Exercise: If a line in the following entries holds the string "SILVA", include it in the tally. State the total and nothing further.

Data to examine:

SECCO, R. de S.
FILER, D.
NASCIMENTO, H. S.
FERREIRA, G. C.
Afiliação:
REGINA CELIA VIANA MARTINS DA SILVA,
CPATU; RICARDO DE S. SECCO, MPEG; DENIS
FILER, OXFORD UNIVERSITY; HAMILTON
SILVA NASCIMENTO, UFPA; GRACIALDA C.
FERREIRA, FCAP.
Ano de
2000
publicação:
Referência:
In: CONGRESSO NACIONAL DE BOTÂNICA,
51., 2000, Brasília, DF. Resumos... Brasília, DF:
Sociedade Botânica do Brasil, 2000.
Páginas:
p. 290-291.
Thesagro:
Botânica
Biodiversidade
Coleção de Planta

Problem solution: 2